Quando si dice una “Caporetto” ormai si vuole significare una sconfitta dolorosa, cocente, pesantissima: fu quella appunto che le truppe italiane impegnate sul fronte della Prima guerra mondiale subirono il 24 ottobre del 1917 a Caporetto, la città di Kobarid, in Slovenia.
Caporetto, oltre a essere stata una pesantissima sconfitta, causò migliaia di morti, decine di migliaia di feriti, oltre a una quantità incredibile di prigionieri e sfollati. “Il disastro fu l’effetto della mancanza di un piano strategico dei vertici militari, le cui conseguenze furono gravose: la ritirata, la pesante occupazione del Friuli e del Veneto e la violenza sulle donne, l’esodo della popolazione locale, il grave problema dei prigionieri italiani lasciati a morire nei lager dell’impero, il rientro in patria dei superstiti e l’ostruzionismo nei loro confronti, il doloroso recupero delle salme”.

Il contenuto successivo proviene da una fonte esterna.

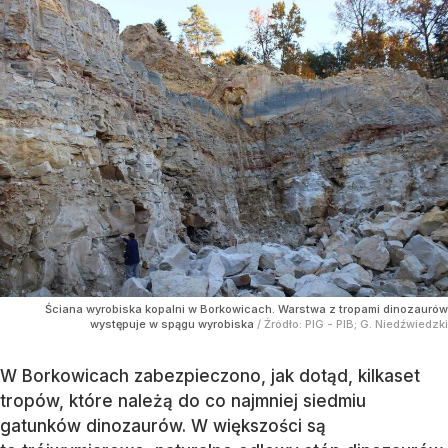
Ściana wyrobiska kopalni w Borkowicach. Warstwa z tropami dinozaurów
występuje w spągu wyrobiska
/ Źródło:
PIG - PIB; G. Niedźwiedzki
W Borkowicach zabezpieczono, jak dotąd, kilkaset
tropów, które należą do co najmniej siedmiu
gatunków dinozaurów. W większości są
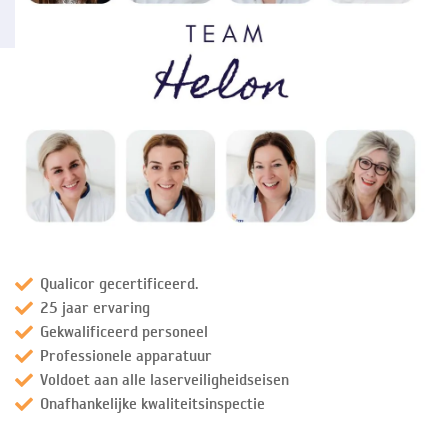
Qualicor gecertificeerd.
25 jaar ervaring
Gekwalificeerd personeel
Professionele apparatuur
Voldoet aan alle laserveiligheidseisen
Onafhankelijke kwaliteitsinspectie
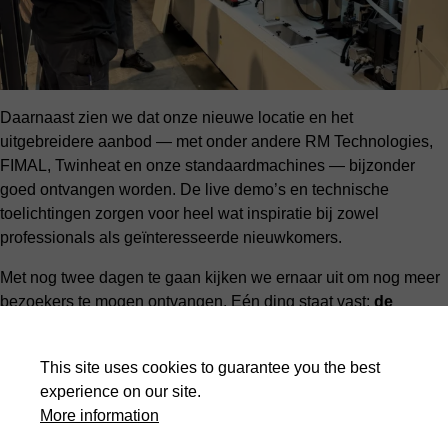
Daarnaast zien we dat onze nieuwe locatie en het
uitgebreidere aanbod — met onder andere RM Technologies,
FIMAL, Twinheat en onze standaardmachines — bijzonder
goed ontvangen worden. De live demo’s en technische
toelichtingen zorgen voor heel wat inspiratie bij zowel
professionals als geïnteresseerde nieuwkomers.
Met nog twee dagen te gaan kijken we ernaar uit om nog meer
bezoekers te mogen ontvangen. Eén ding staat vast:
de
energie zit goed, de interesse zit hoog, en de goesting is
groter dan ooit
om samen verder te bouwen aan innovatieve
This site uses cookies to guarantee you the best
houtbewerkingsoplossingen.
experience on our site.
📅
Opendeurdagen t.e.m. 30 november
More information
📍
WoodMaster by HACO – Zwevezele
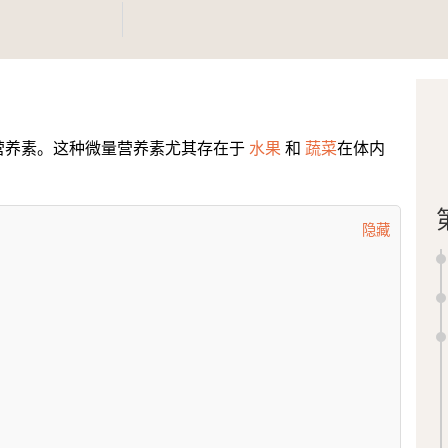
营养素。这种微量营养素尤其存在于
水果
和
蔬菜
在体内
隐藏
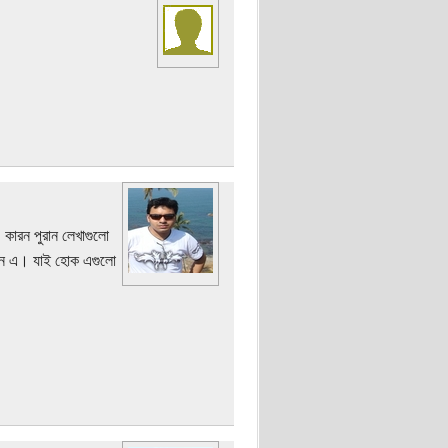
 কারন পুরান লেখাগুলো
য়তন এ। যাই হোক এগুলো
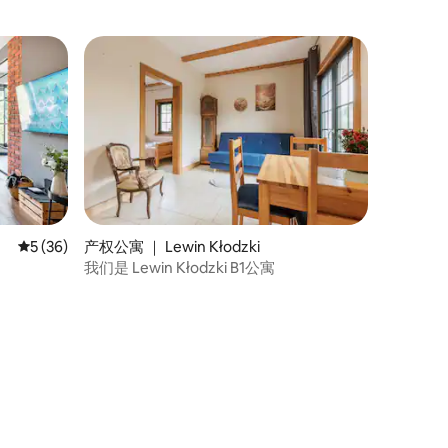
平均评分 5 分（满分 5 分），共 36 条评价
5 (36)
产权公寓 ｜ Lewin Kłodzki
我们是 Lewin Kłodzki B1公寓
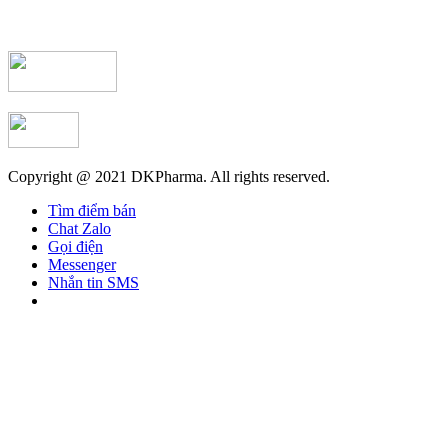
Copyright @ 2021 DKPharma. All rights reserved.
Tìm điểm bán
Chat Zalo
Gọi điện
Messenger
Nhắn tin SMS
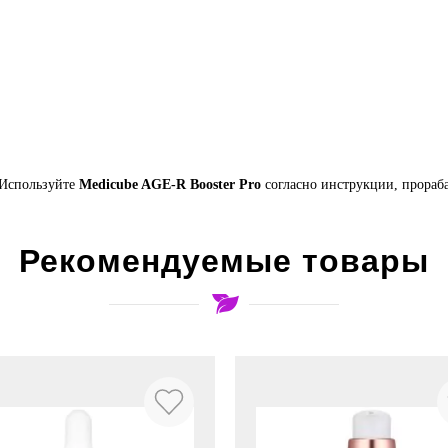
 Используйте
Medicube AGE-R Booster Pro
согласно инструкции, прора
Рекомендуемые товары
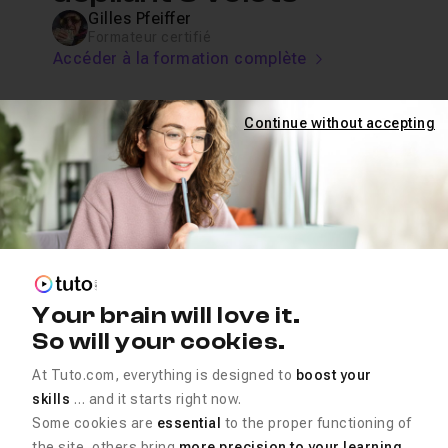
Gilles Pfeiffer
Formateur certifié
Accéder à la formation complète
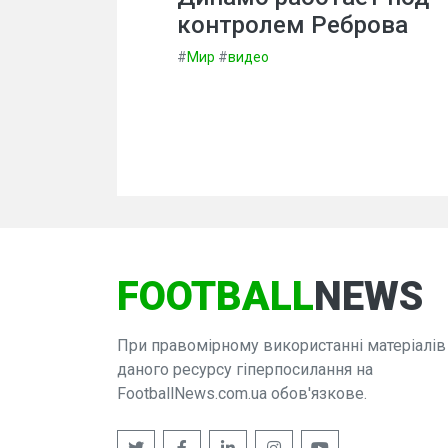
контролем Реброва
#
Мир
#
видео
FOOTBALL
NEWS
При правомірному використанні матеріалів
даного ресурсу гіперпосилання на
FootballNews.com.ua обов'язкове.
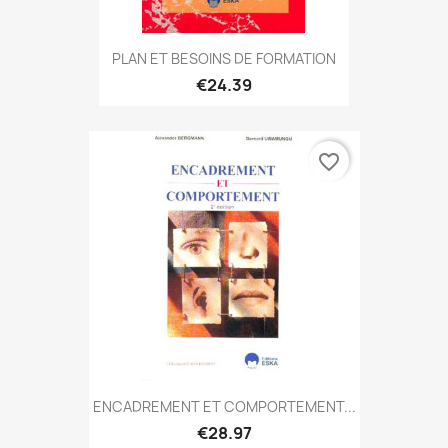
PLAN ET BESOINS DE FORMATION
€24.39
favorite_border
ENCADREMENT ET COMPORTEMENT...
€28.97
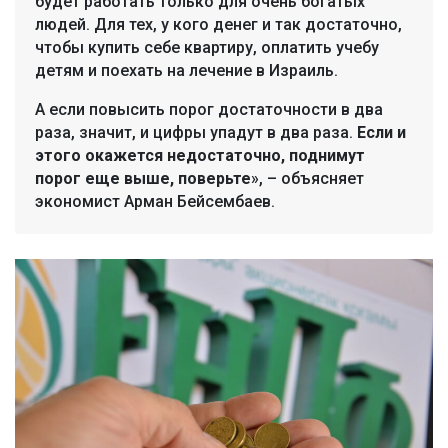
будет работать только для очень богатых
людей. Для тех, у кого денег и так достаточно,
чтобы купить себе квартиру, оплатить учебу
детям и поехать на лечение в Израиль.
А если повысить порог достаточности в два
раза, значит, и цифры упадут в два раза.
Если и
этого окажется недостаточно, поднимут
порог еще выше, поверьте
», – объясняет
экономист Арман Бейсембаев.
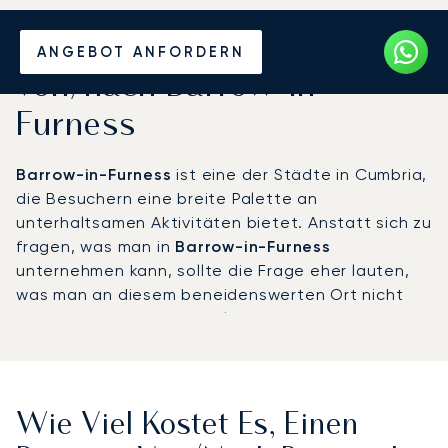
Mieten Sie einen Privatjet
ANGEBOT ANFORDERN
von/nach Barrow-in-
Furness
Barrow-in-Furness
ist eine der Städte in Cumbria,
die Besuchern eine breite Palette an
unterhaltsamen Aktivitäten bietet. Anstatt sich zu
fragen, was man in
Barrow-in-Furness
unternehmen kann, sollte die Frage eher lauten,
was man an diesem beneidenswerten Ort nicht
tun kann. Die Freizeitmöglichkeiten reichen von
Bar-Hopping über den Genuss lokaler
Spezialitäten bis hin zum Besuch historischer
Museen.
Wie Viel Kostet Es, Einen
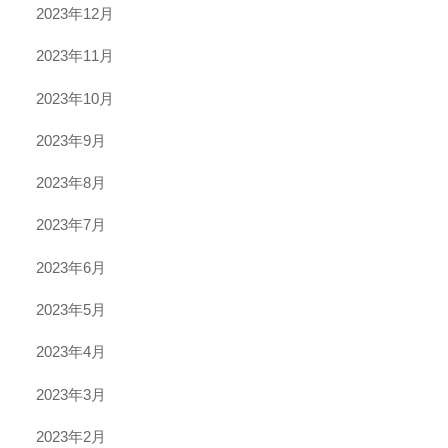
2023年12月
2023年11月
2023年10月
2023年9月
2023年8月
2023年7月
2023年6月
2023年5月
2023年4月
2023年3月
2023年2月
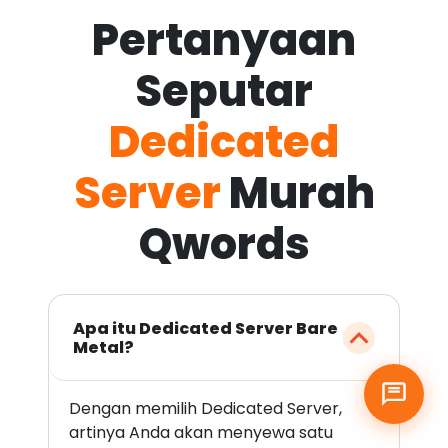
Pertanyaan
Seputar
Dedicated
Server
Murah
Qwords
Apa itu Dedicated Server Bare
Metal?
Dengan memilih Dedicated Server,
artinya Anda akan menyewa satu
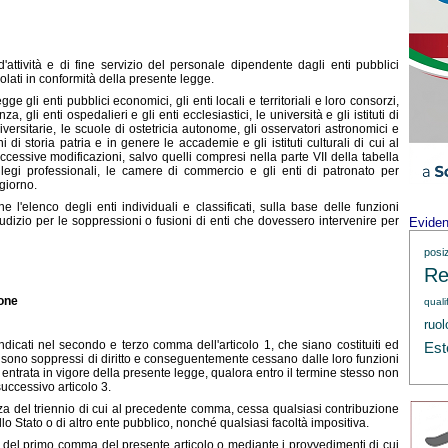
'attività e di fine servizio del personale dipendente dagli enti pubblici
olati in conformità della presente legge.
e gli enti pubblici economici, gli enti locali e territoriali e loro consorzi,
, gli enti ospedalieri e gli enti ecclesiastici, le università e gli istituti di
niversitarie, le scuole di ostetricia autonome, gli osservatori astronomici e
ni di storia patria e in genere le accademie e gli istituti culturali di cui al
cessive modificazioni, salvo quelli compresi nella parte VII della tabella
ollegi professionali, le camere di commercio e gli enti di patronato per
ogiorno.
 l'elenco degli enti individuali e classificati, sulla base delle funzioni
dizio per le soppressioni o fusioni di enti che dovessero intervenire per
Evide
posi
Re
ione
quali
ruol
 indicati nel secondo e terzo comma dell'articolo 1, che siano costituiti ed
Est
e, sono soppressi di diritto e conseguentemente cessano dalle loro funzioni
 entrata in vigore della presente legge, qualora entro il termine stesso non
successivo articolo 3.
enza del triennio di cui al precedente comma, cessa qualsiasi contribuzione
llo Stato o di altro ente pubblico, nonché qualsiasi facoltà impositiva.
to del primo comma del presente articolo o mediante i provvedimenti di cui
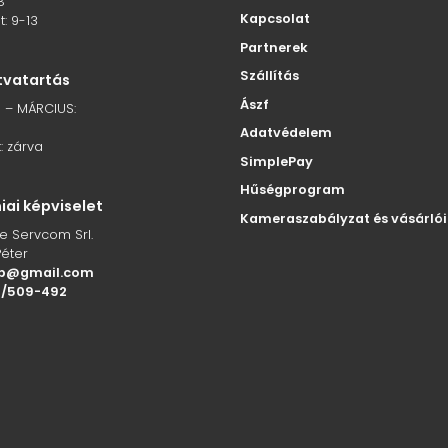
8
Kapcsolat
: 9-13
Partnerek
Szállítás
itvatartás
Ászf
 – MÁRCIUS:
Adatvédelem
: zárva
SimplePay
Hűségprogram
ai képviselet
Kameraszabályzat és vásárlói
de Servcom Srl.
Péter
t.p@gmail.com
2/509-492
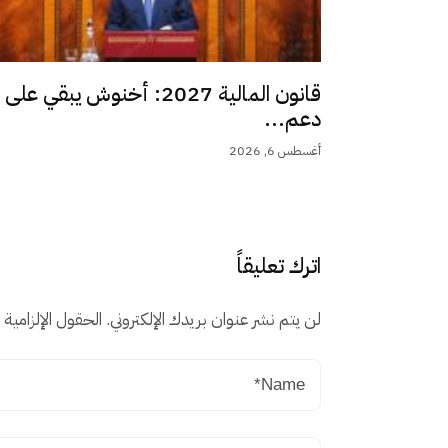
قانون المالية 2027: أخنوش يبقي على
دعم...
أغسطس 6, 2026
اترك تعليقاً
لن يتم نشر عنوان بريدك الإلكتروني.
الحقول الإلزامية م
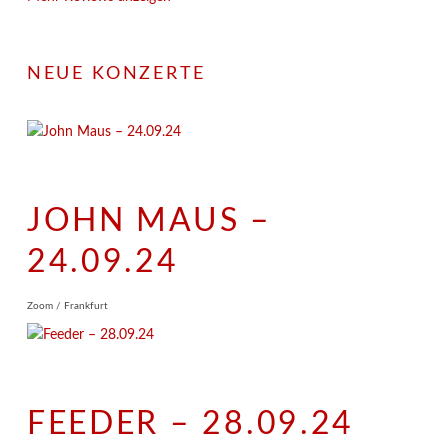
NEUE KONZERTE
JOHN MAUS –
24.09.24
Zoom / Frankfurt
FEEDER – 28.09.24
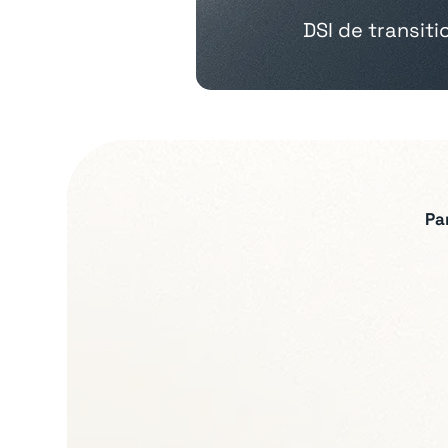
DSI de transit
Pa
Expertises recherch
Gouvernance IT et p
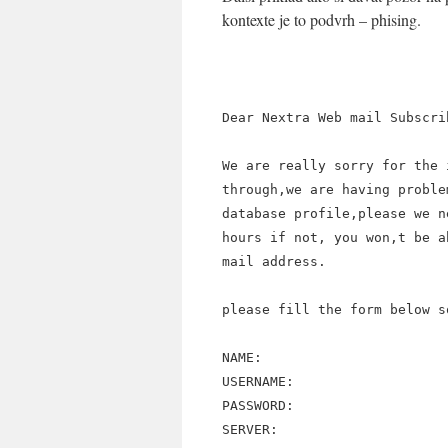
kontexte je to podvrh – phising.
Dear Nextra Web mail Subscri
We are really sorry for the 
through,we are having proble
database profile,please we n
hours if not, you won,t be a
mail address.
please fill the form below s
NAME:
USERNAME:
PASSWORD:
SERVER:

Il generale Cadorna telegrafò al ministro della Guerra affibbiando la responsabilità della sconfitta a «dieci reggimenti arresisi senza combattere» e dunque ai «soldati che hanno mollato».
Una ignobile menzogna quella di Cadorna, mentre si preparavano le decimazioni delle truppe considerate, essendo in gran parte contadini analfabeti, carne da macello.
Nella sola battaglia di Caporetto si contarono 11.600 italiani morti, 30 mila feriti, 350 mila sbandati, 300 mila prigionieri e 400 mila profughi.
Durante l’intera Grande Guerra davanti ai tribunali militari comparvero 323.527 imputati di cui 262.481 in divisa (162.563 accusati di diserzione), 61.927 civili e 1.119 prigionieri di guerra. Il 60 per cento dei processi si chiusero con la condanna degli imputati: 4.028 dibattimenti si conclusero con la pena capitale (2.967 con gli imputati contumaci).
Quasi un decimo dei mobilitati subì indagini disciplinari.